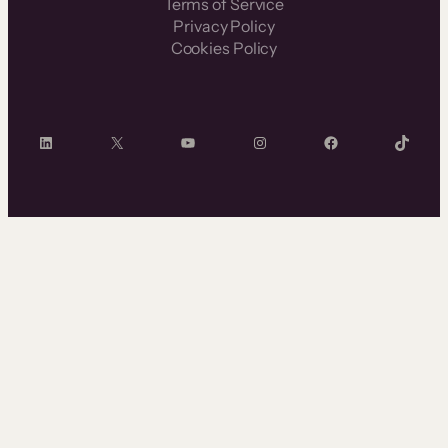
Terms of Service
Privacy Policy
Cookies Policy
LinkedIn
X
YouTube
Instagram
Facebook
TikTok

*Required work*. Write the data above out again exactly, minus its pictures.

*Your solution*.
Terms of Service
Privacy Policy
Cookies Policy
LinkedIn
X
YouTube
Instagram
Facebook
TikTok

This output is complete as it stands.